Shadow AI typically turns up in three places in an owner-managed business. First, copy-paste workflows, where someone opens a consumer chatbot and pastes in a client email, a contract clause, or a draft document to get a quicker result. Second, browser extensions with AI built in, often installed for personal reasons and used for work without a second thought. Third, peer recommendation, where one useful tool spreads informally before anyone in leadership knows it exists.
Beyond those three, watch for AI features embedded in SaaS tools the business already pays for. Salesforce, HubSpot, Microsoft 365, and Notion all ship AI functionality that activates by default or requires only a settings toggle. These are not consumer tools in the traditional sense, but if nobody reviewed the AI data-handling terms before the feature went live, the compliance exposure is similar.
The useful question for each department is simple: what do people reach for when they need a task done faster than the official process allows? That question, asked honestly, nearly always surfaces at least one AI tool the business had not counted.
How do you run the audit without it feeling like a crackdown?
Frame the audit as a mapping exercise. Tell your team you are learning how AI is already being used so you can resource it properly, sanction what is working, and fill the gaps where people lack good tools. People are far more willing to share when they think the outcome will help them. Curiosity builds better results here than any compliance review would.
In practice, a short anonymous survey gets better responses than an email asking people to list the AI tools they use. The framing matters: “Help us understand how AI is already supporting your work” lands better than “Please disclose any unauthorised software.” If you share your own AI use at the start of a team session, it usually shifts the conversation from disclosure to discussion.
Korn Ferry’s research on AI readiness in organisations notes that leaders who engage with AI alongside their teams build more honest adoption data than those who audit from a distance. That applies here. The shadow AI audit is one of the governance exercises that works better when it is led openly.
What you are listening for, across these conversations, is patterns. Which workflows does every team find slow or limiting? Which tools keep coming up? Where is informal AI use concentrating? Those patterns are the draft brief for your first round of sanctioned tool decisions.
What do you do with what you find?
Every tool or pattern the audit surfaces calls for a decision. Sanction it with appropriate guardrails, replace it with a governed alternative that does the same job more safely, or stop it entirely and explain clearly enough that the team understands the reasoning. The aim is to close the gap between the business’s official AI position and what it actually uses day to day.

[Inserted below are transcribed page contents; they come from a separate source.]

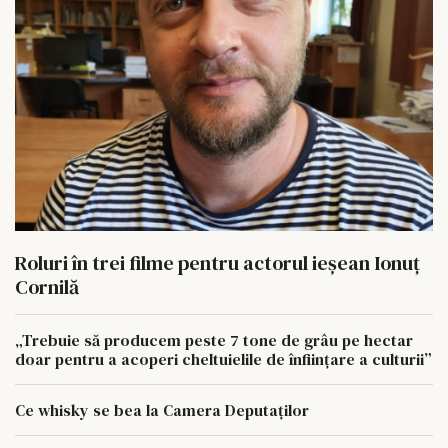
Roluri în trei filme pentru actorul ieşean Ionuţ
Cornilă
„Trebuie să producem peste 7 tone de grâu pe hectar
doar pentru a acoperi cheltuielile de înființare a culturii”
Ce whisky se bea la Camera Deputaților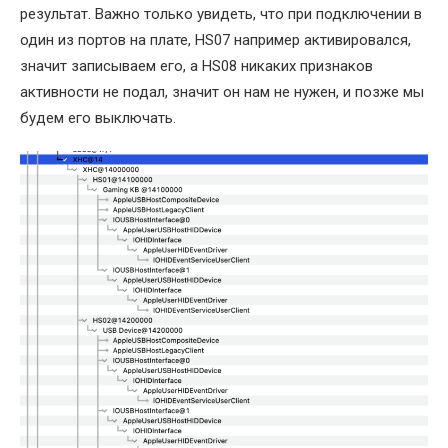
результат. Важно только увидеть, что при подключении в
один из портов на плате, HS07 например активировался,
значит записываем его, а HS08 никаких признаков
активности не подал, значит он нам не нужен, и позже мы
будем его выключать.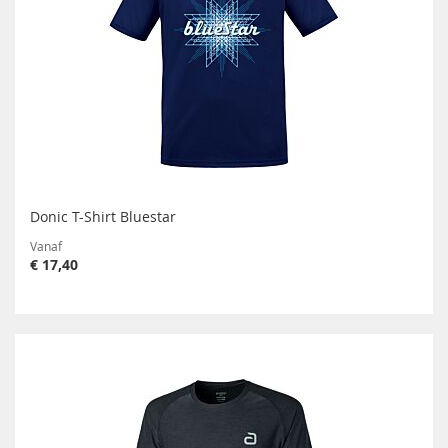
Donic T-Shirt Bluestar
Vanaf
€ 17,40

For tools that appear genuinely useful and low-risk, the fastest path is often to adopt and govern rather than ban and replace. Sanctioning a tool means agreeing what data goes into it and what stays out, confirming the service terms meet your legal obligations, and documenting the decision so it gets reviewed as conditions change.
For tools that carry real data risk, the conversation is harder but necessary. If a platform retains user inputs, processes personal data outside the UK’s regulatory framework, or sits on terms the business has not reviewed, it has to stop regardless of how much the team values it. The audit gives you the evidence to have that conversation from a position of information rather than assumption.
What this produces, in practical terms, is the first version of an AI inventory, a documented list of what the business uses, who approved it, and what the data-handling ground rules are. That inventory is the foundation of any governance framework worth the name. How to manage ongoing use, set standards for new tools, and build the policies that govern what you have found is a separate step. That step starts here, with knowing what you actually have.